→ Action item: After locating the line that contains "5 days off per month" in the records below, write out exactly that line and each line after it through the one that contains "we understand the needs and wants from a", and nothing else.

→ Data supplied:
= Beginning of Section =
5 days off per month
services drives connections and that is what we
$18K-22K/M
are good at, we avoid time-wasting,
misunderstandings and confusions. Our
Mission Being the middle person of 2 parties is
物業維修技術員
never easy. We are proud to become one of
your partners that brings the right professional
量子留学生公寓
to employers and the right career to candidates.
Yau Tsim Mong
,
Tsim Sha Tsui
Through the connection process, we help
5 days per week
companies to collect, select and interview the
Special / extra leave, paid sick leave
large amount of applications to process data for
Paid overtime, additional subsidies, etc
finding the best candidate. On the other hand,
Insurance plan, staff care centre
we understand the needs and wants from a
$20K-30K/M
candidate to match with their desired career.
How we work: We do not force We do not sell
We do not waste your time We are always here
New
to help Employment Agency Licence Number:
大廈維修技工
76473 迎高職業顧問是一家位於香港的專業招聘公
= End of Section =
= Beginning of Section =
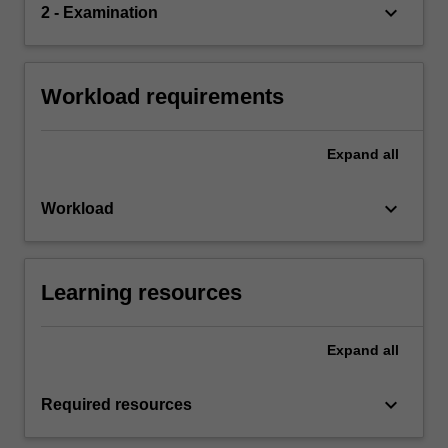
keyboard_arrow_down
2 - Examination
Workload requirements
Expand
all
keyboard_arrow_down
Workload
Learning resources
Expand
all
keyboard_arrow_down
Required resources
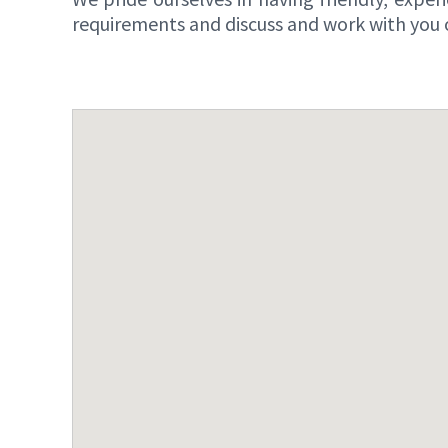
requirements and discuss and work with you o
= End of Section =
= Beginning of Section =
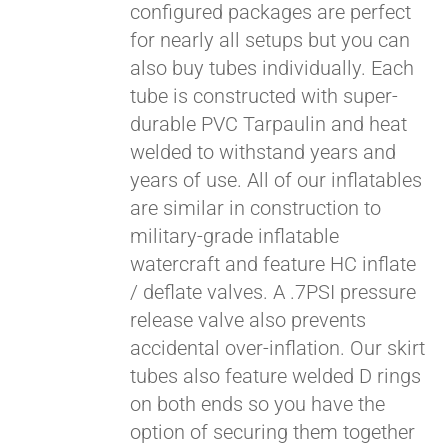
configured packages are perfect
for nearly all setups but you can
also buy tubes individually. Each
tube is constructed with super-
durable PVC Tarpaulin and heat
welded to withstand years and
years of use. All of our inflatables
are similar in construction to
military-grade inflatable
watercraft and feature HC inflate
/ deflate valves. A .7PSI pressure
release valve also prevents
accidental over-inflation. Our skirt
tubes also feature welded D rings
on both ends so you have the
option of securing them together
= End of Section =
→ Exercise answer:
5 days off per month
services drives connections and that is what we
$18K-22K/M
are good at, we avoid time-wasting,
misunderstandings and confusions. Our
Mission Being the middle person of 2 parties is
物業維修技術員
never easy. We are proud to become one of
your partners that brings the right professional
量子留学生公寓
to employers and the right career to candidates.
Yau Tsim Mong
,
Tsim Sha Tsui
Through the connection process, we help
5 days per week
companies to collect, select and interview the
Special / extra leave, paid sick leave
large amount of applications to process data for
Paid overtime, additional subsidies, etc
finding the best candidate. On the other hand,
Insurance plan, staff care centre
we understand the needs and wants from a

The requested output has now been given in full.